Could you print, exactly as they stand, the lines from the one holding "Look at this" to the end of the data below, and nothing more?

[Information supplied — start]

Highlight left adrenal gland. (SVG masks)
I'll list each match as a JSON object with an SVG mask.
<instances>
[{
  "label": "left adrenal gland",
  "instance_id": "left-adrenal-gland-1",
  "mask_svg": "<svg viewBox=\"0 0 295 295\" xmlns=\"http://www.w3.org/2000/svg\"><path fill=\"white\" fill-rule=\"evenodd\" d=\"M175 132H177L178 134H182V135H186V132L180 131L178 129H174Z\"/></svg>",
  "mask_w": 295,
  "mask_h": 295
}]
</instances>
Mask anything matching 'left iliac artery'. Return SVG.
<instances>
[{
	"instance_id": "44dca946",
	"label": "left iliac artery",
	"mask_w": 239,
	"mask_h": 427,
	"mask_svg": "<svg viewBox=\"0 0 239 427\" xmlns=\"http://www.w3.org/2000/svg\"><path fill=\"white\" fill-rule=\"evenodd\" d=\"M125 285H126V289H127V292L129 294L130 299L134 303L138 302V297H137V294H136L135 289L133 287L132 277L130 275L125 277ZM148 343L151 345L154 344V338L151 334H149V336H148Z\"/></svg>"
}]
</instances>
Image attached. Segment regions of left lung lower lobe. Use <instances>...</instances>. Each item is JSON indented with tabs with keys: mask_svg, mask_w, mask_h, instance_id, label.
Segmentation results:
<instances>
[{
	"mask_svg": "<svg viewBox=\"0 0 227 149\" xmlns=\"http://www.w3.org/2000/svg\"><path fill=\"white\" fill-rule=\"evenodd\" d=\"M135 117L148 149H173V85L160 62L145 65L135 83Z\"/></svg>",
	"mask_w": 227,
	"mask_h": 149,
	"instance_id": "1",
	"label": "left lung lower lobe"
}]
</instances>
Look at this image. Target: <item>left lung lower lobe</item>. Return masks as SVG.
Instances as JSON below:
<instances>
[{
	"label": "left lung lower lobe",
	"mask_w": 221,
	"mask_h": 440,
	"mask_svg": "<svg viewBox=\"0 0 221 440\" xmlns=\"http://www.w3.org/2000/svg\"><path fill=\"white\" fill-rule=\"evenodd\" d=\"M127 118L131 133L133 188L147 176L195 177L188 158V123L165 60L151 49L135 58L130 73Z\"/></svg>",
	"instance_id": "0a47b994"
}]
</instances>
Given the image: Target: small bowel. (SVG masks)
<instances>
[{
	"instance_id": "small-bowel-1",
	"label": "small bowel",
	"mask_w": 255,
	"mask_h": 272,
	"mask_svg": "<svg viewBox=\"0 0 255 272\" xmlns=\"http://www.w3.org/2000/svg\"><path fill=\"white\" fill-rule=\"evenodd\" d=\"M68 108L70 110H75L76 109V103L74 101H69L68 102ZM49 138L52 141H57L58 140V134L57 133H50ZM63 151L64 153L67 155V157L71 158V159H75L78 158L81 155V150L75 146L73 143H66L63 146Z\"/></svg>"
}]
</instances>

[Information supplied — finish]

> Output:
Look at this image. Target: <item>left lung lower lobe</item>. Return masks as SVG.
Instances as JSON below:
<instances>
[{
	"label": "left lung lower lobe",
	"mask_w": 221,
	"mask_h": 440,
	"mask_svg": "<svg viewBox=\"0 0 221 440\" xmlns=\"http://www.w3.org/2000/svg\"><path fill=\"white\" fill-rule=\"evenodd\" d=\"M127 118L131 133L133 188L147 176L195 177L188 158V123L165 60L151 49L135 58L130 73Z\"/></svg>",
	"instance_id": "0a47b994"
}]
</instances>
Given the image: Target: small bowel. (SVG masks)
<instances>
[{
	"instance_id": "small-bowel-1",
	"label": "small bowel",
	"mask_w": 255,
	"mask_h": 272,
	"mask_svg": "<svg viewBox=\"0 0 255 272\" xmlns=\"http://www.w3.org/2000/svg\"><path fill=\"white\" fill-rule=\"evenodd\" d=\"M68 108L70 110H75L76 109V103L74 101H69L68 102ZM49 138L52 141H57L58 140V134L57 133H50ZM63 151L64 153L67 155V157L71 158V159H75L78 158L81 155V150L75 146L73 143H66L63 146Z\"/></svg>"
}]
</instances>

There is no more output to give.